▸ **What is expected**
Would you transcribe the data word for word?

* * * *

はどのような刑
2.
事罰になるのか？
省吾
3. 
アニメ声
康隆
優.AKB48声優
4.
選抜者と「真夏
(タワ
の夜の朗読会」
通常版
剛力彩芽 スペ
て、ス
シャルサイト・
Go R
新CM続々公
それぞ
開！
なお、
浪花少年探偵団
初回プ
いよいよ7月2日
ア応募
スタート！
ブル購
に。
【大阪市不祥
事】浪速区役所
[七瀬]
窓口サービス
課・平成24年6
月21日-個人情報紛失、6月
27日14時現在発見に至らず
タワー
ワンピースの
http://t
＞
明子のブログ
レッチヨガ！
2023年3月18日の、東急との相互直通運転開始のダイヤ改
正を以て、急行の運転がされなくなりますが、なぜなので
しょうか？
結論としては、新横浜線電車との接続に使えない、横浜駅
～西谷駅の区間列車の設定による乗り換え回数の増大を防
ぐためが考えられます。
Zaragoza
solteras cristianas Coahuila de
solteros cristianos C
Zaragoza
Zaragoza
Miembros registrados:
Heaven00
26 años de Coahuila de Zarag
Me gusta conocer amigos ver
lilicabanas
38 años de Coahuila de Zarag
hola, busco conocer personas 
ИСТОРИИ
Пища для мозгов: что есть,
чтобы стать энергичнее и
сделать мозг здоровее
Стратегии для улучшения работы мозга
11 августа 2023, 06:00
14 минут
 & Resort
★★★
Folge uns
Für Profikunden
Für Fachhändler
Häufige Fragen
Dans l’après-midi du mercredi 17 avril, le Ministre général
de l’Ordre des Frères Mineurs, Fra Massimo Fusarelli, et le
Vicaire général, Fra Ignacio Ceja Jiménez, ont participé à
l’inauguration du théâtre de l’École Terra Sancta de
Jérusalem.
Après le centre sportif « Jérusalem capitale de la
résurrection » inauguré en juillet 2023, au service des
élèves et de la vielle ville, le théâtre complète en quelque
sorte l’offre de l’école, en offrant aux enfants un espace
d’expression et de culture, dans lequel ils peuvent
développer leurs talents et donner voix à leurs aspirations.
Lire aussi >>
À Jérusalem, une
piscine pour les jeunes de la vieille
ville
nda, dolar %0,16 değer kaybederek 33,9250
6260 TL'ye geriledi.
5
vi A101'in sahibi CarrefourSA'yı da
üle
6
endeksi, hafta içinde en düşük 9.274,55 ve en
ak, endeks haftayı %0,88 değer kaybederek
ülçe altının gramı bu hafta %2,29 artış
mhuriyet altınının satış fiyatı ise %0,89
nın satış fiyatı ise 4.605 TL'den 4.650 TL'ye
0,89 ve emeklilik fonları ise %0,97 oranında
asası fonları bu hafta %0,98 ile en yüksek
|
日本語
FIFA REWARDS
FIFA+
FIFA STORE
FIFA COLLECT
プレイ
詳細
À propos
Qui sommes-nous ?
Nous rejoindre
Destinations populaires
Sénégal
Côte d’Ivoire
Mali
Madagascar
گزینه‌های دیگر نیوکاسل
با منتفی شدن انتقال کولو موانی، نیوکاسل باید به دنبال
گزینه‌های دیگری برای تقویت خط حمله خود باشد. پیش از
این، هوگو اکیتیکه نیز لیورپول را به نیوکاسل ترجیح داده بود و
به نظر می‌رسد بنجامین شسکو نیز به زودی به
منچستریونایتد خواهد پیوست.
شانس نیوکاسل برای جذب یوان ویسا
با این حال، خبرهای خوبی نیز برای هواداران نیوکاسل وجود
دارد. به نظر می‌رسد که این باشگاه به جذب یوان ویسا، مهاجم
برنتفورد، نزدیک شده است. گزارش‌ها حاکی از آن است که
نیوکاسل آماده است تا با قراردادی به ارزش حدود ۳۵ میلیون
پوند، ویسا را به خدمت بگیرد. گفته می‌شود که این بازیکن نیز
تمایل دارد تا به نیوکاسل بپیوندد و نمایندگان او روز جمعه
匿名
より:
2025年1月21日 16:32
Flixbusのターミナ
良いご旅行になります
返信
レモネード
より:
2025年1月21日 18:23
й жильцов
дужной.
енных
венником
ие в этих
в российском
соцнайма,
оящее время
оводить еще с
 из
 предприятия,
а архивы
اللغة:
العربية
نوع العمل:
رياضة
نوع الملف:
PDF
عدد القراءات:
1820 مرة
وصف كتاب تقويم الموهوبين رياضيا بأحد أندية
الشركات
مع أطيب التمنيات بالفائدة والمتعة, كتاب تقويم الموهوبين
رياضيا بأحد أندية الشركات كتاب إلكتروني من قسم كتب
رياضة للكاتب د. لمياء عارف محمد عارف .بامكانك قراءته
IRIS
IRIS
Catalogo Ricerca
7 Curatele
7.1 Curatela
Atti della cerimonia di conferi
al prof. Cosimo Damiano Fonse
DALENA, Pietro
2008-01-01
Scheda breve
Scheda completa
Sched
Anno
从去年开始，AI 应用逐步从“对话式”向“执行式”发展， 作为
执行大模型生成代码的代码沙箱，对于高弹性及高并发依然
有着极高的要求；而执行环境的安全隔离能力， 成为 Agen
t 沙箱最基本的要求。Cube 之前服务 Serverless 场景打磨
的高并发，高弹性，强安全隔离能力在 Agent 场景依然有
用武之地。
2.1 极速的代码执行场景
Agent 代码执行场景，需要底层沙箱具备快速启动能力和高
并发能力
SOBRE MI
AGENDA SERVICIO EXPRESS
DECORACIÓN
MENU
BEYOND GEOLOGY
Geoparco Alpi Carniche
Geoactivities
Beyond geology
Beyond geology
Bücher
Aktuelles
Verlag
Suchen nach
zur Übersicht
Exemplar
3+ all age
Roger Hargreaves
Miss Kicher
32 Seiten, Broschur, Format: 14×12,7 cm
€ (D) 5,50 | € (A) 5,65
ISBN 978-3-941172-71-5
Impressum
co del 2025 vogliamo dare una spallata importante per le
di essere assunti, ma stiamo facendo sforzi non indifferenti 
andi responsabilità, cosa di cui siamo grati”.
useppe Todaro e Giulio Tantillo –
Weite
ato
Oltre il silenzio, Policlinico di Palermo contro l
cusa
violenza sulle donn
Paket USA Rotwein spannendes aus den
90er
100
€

* * * *

▸ **Written answer**
はどのような刑
2.
事罰になるのか？
省吾
3. 
アニメ声
康隆
優.AKB48声優
4.
選抜者と「真夏
(タワ
の夜の朗読会」
通常版
剛力彩芽 スペ
て、ス
シャルサイト・
Go R
新CM続々公
それぞ
開！
なお、
浪花少年探偵団
初回プ
いよいよ7月2日
ア応募
スタート！
ブル購
に。
【大阪市不祥
事】浪速区役所
[七瀬]
窓口サービス
課・平成24年6
月21日-個人情報紛失、6月
27日14時現在発見に至らず
タワー
ワンピースの
http://t
＞
明子のブログ
レッチヨガ！
2023年3月18日の、東急との相互直通運転開始のダイヤ改
正を以て、急行の運転がされなくなりますが、なぜなので
しょうか？
結論としては、新横浜線電車との接続に使えない、横浜駅
～西谷駅の区間列車の設定による乗り換え回数の増大を防
ぐためが考えられます。
Zaragoza
solteras cristianas Coahuila de
solteros cristianos C
Zaragoza
Zaragoza
Miembros registrados:
Heaven00
26 años de Coahuila de Zarag
Me gusta conocer amigos ver
lilicabanas
38 años de Coahuila de Zarag
hola, busco conocer personas 
ИСТОРИИ
Пища для мозгов: что есть,
чтобы стать энергичнее и
сделать мозг здоровее
Стратегии для улучшения работы мозга
11 августа 2023, 06:00
14 минут
 & Resort
★★★
Folge uns
Für Profikunden
Für Fachhändler
Häufige Fragen
Dans l’après-midi du mercredi 17 avril, le Ministre général
de l’Ordre des Frères Mineurs, Fra Massimo Fusarelli, et le
Vicaire général, Fra Ignacio Ceja Jiménez, ont participé à
l’inauguration du théâtre de l’École Terra Sancta de
Jérusalem.
Après le centre sportif « Jérusalem capitale de la
résurrection » inauguré en juillet 2023, au service des
élèves et de la vielle ville, le théâtre complète en quelque
sorte l’offre de l’école, en offrant aux enfants un espace
d’expression et de culture, dans lequel ils peuvent
développer leurs talents et donner voix à leurs aspirations.
Lire aussi >>
À Jérusalem, une
piscine pour les jeunes de la vieille
ville
nda, dolar %0,16 değer kaybederek 33,9250
6260 TL'ye geriledi.
5
vi A101'in sahibi CarrefourSA'yı da
üle
6
endeksi, hafta içinde en düşük 9.274,55 ve en
ak, endeks haftayı %0,88 değer kaybederek
ülçe altının gramı bu hafta %2,29 artış
mhuriyet altınının satış fiyatı ise %0,89
nın satış fiyatı ise 4.605 TL'den 4.650 TL'ye
0,89 ve emeklilik fonları ise %0,97 oranında
asası fonları bu hafta %0,98 ile en yüksek
|
日本語
FIFA REWARDS
FIFA+
FIFA STORE
FIFA COLLECT
プレイ
詳細
À propos
Qui sommes-nous ?
Nous rejoindre
Destinations populaires
Sénégal
Côte d’Ivoire
Mali
Madagascar
گزینه‌های دیگر نیوکاسل
با منتفی شدن انتقال کولو موانی، نیوکاسل باید به دنبال
گزینه‌های دیگری برای تقویت خط حمله خود باشد. پیش از
این، هوگو اکیتیکه نیز لیورپول را به نیوکاسل ترجیح داده بود و
به نظر می‌رسد بنجامین شسکو نیز به زودی به
منچستریونایتد خواهد پیوست.
شانس نیوکاسل برای جذب یوان ویسا
با این حال، خبرهای خوبی نیز برای هواداران نیوکاسل وجود
دارد. به نظر می‌رسد که این باشگاه به جذب یوان ویسا، مهاجم
برنتفورد، نزدیک شده است. گزارش‌ها حاکی از آن است که
نیوکاسل آماده است تا با قراردادی به ارزش حدود ۳۵ میلیون
پوند، ویسا را به خدمت بگیرد. گفته می‌شود که این بازیکن نیز
تمایل دارد تا به نیوکاسل بپیوندد و نمایندگان او روز جمعه
匿名
より:
2025年1月21日 16:32
Flixbusのターミナ
良いご旅行になります
返信
レモネード
より:
2025年1月21日 18:23
й жильцов
дужной.
енных
венником
ие в этих
в российском
соцнайма,
оящее время
оводить еще с
 из
 предприятия,
а архивы
اللغة:
العربية
نوع العمل:
رياضة
نوع الملف:
PDF
عدد القراءات:
1820 مرة
وصف كتاب تقويم الموهوبين رياضيا بأحد أندية
الشركات
مع أطيب التمنيات بالفائدة والمتعة, كتاب تقويم الموهوبين
رياضيا بأحد أندية الشركات كتاب إلكتروني من قسم كتب
رياضة للكاتب د. لمياء عارف محمد عارف .بامكانك قراءته
IRIS
IRIS
Catalogo Ricerca
7 Curatele
7.1 Curatela
Atti della cerimonia di conferi
al prof. Cosimo Damiano Fonse
DALENA, Pietro
2008-01-01
Scheda breve
Scheda completa
Sched
Anno
从去年开始，AI 应用逐步从“对话式”向“执行式”发展， 作为
执行大模型生成代码的代码沙箱，对于高弹性及高并发依然
有着极高的要求；而执行环境的安全隔离能力， 成为 Agen
t 沙箱最基本的要求。Cube 之前服务 Serverless 场景打磨
的高并发，高弹性，强安全隔离能力在 Agent 场景依然有
用武之地。
2.1 极速的代码执行场景
Agent 代码执行场景，需要底层沙箱具备快速启动能力和高
并发能力
SOBRE MI
AGENDA SERVICIO EXPRESS
DECORACIÓN
MENU
BEYOND GEOLOGY
Geoparco Alpi Carniche
Geoactivities
Beyond geology
Beyond geology
Bücher
Aktuelles
Verlag
Suchen nach
zur Übersicht
Exemplar
3+ all age
Roger Hargreaves
Miss Kicher
32 Seiten, Broschur, Format: 14×12,7 cm
€ (D) 5,50 | € (A) 5,65
ISBN 978-3-941172-71-5
Impressum
co del 2025 vogliamo dare una spallata importante per le
di essere assunti, ma stiamo facendo sforzi non indifferenti 
andi responsabilità, cosa di cui siamo grati”.
useppe Todaro e Giulio Tantillo –
Weite
ato
Oltre il silenzio, Policlinico di Palermo contro l
cusa
violenza sulle donn
Paket USA Rotwein spannendes aus den
90er
100
€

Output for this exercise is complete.